SINGAPORE - Private economists say Singapore's economy has the potential to expand faster than the Government's latest target of 2 per cent to 3 per cent growth in the coming years.
But they say the goal, outlined by Prime Minister Lee Hsien Loong on Sunday, is probably realistic given Singapore's policy choices and the uncertain global economy.
The country is also making a transition to an advanced economy, they added.
Speaking at the People's Action Party's biennial conference, Mr Lee said that the Government is no longer aiming for the "ridiculously high" growth of previous years.
A good pace would be 3 per cent to 4 per cent growth, he said.
As the workforce grows slower, even growth of 2 per cent to 3 per cent would be "considered good growth", Mr Lee added.
DBS economist Irvin Seah said yesterday that Singapore has the potential to grow faster, but it has implemented policies such as tightening the supply of foreign labour.
This will restrict growth.
"Thus, over the medium- term horizon, we can expect a growth pace of 2 to 3 per cent," said Mr Seah.
The uncertain economies of the United States and Europe could also affect Singapore's growth, said OCBC economist Selena Ling.
She noted that the Republic is also making the transition from a developing economy to an advanced one, so growth will slow to a more steady and sustainable level.
"For advanced economies, 2 to 4 per cent is an acceptable range," said Ms Ling.

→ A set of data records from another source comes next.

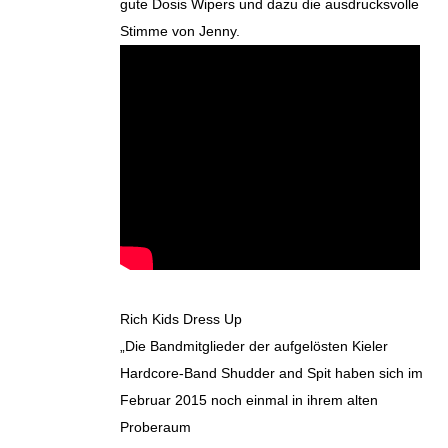
gute Dosis Wipers und dazu die ausdrucksvolle
Stimme von Jenny.
Rich Kids Dress Up
„Die Bandmitglieder der aufgelösten Kieler
Hardcore-Band Shudder and Spit haben sich im
Februar 2015 noch einmal in ihrem alten
Proberaum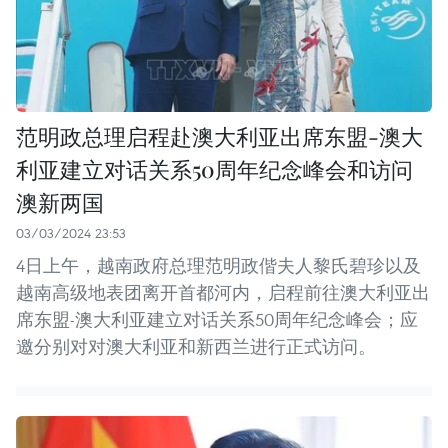
范明政总理启程赴澳大利亚出席东盟-澳大
利亚建立对话关系50周年纪念峰会和访问
澳新两国
03/03/2024 23:53
4日上午，越南政府总理范明政偕夫人黎氏碧珍以及
越南高级地表团离开首都河内，启程前往澳大利亚出
席东盟-澳大利亚建立对话关系50周年纪念峰会；应
邀分别对对澳大利亚和新西兰进行正式访问。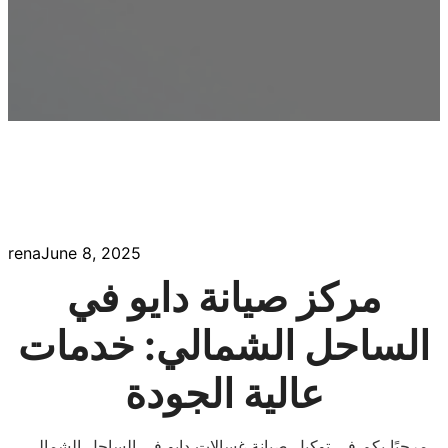
rena
June 8, 2025
مركز صيانة دايو في
الساحل الشمالي: خدمات
عالية الجودة
مرحبًا بكم في توكيل صيانة غسالات دايو في الساحل الشمالي،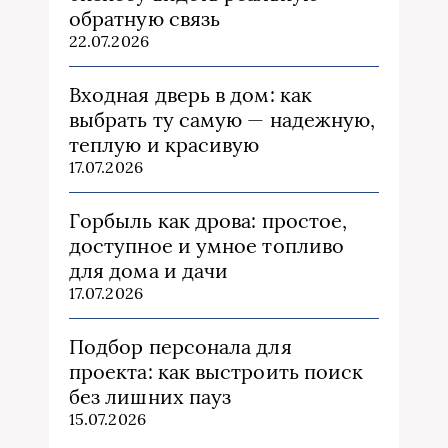
обратную связь
22.07.2026
Входная дверь в дом: как
выбрать ту самую — надежную,
теплую и красивую
17.07.2026
Горбыль как дрова: простое,
доступное и умное топливо
для дома и дачи
17.07.2026
Подбор персонала для
проекта: как выстроить поиск
без лишних пауз
15.07.2026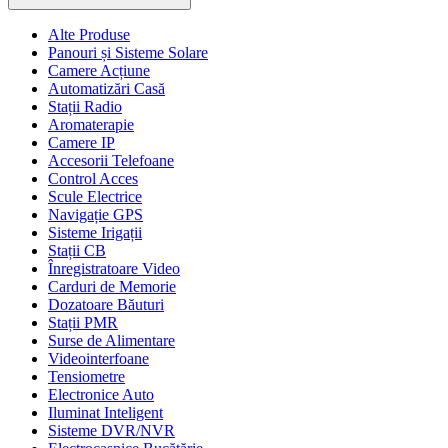
Alte Produse
Panouri și Sisteme Solare
Camere Acțiune
Automatizări Casă
Stații Radio
Aromaterapie
Camere IP
Accesorii Telefoane
Control Acces
Scule Electrice
Navigație GPS
Sisteme Irigații
Stații CB
Înregistratoare Video
Carduri de Memorie
Dozatoare Băuturi
Stații PMR
Surse de Alimentare
Videointerfoane
Tensiometre
Electronice Auto
Iluminat Inteligent
Sisteme DVR/NVR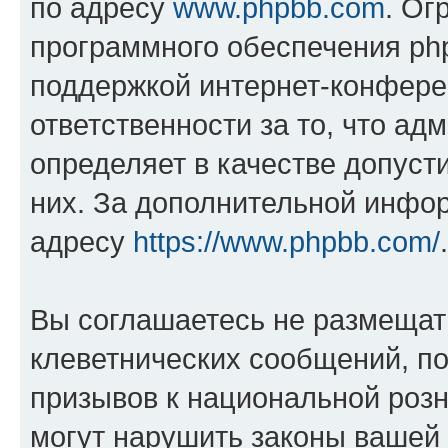
по адресу
www.phpbb.com
. Ог
программного обеспечения php
поддержкой интернет-конферен
ответственности за то, что а
определяет в качестве допуст
них. За дополнительной инфо
адресу
https://www.phpbb.com/
.
Вы соглашаетесь не размещат
клеветнических сообщений, п
призывов к национальной розн
могут нарушить законы вашей 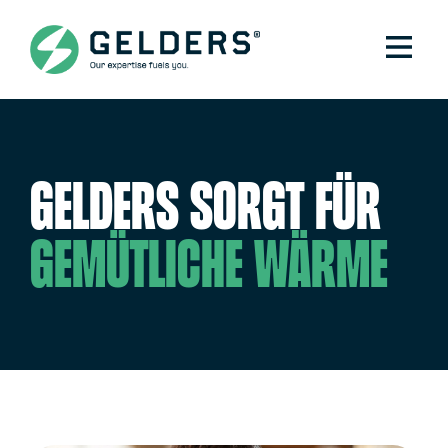
Gelders sorgt für
gemütliche Wärme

Businesses will be hurt amid the slower growth, noted Mr Seah.
"Some companies that are not as productive will be out of the game; they may have to close down or relocate."
United Overseas Bank economist Francis Tan said that the muted forecasts themselves could lead to businesses cutting back investments.
"People will feel that even the Government is lowering expectations. It may cause smaller business owners to be more cautious about investing in capital," he said.
Mr Tan said that hotels and food and beverage outlets may still need to spend on capital to raise productivity and make up for the labour shortfall.
But manufacturers and exporters may be more cautious and look more closely at the world economy.
For workers, wage growth could slow amid the slowing growth, said Ms Ling.
But a mitigating factor would be the constraints on foreign manpower which could help the labour market to remain tight, she noted.
Investors could also be affected.
"If growth is slower, you shouldn't expect asset prices to grow at a breakneck speed," said Ms Ling.
In recent years, the Government has been forecasting slower growth as the economy matures.
The Economic Strategies Committee in 2010 set out a growth target of 3 per cent to 5 per cent a year up to 2020.
The Ministry of Trade and Industry's latest estimate for economic growth this year is about 1.5 per cent. Next year's growth is projected to be 1 per cent to 3 per cent.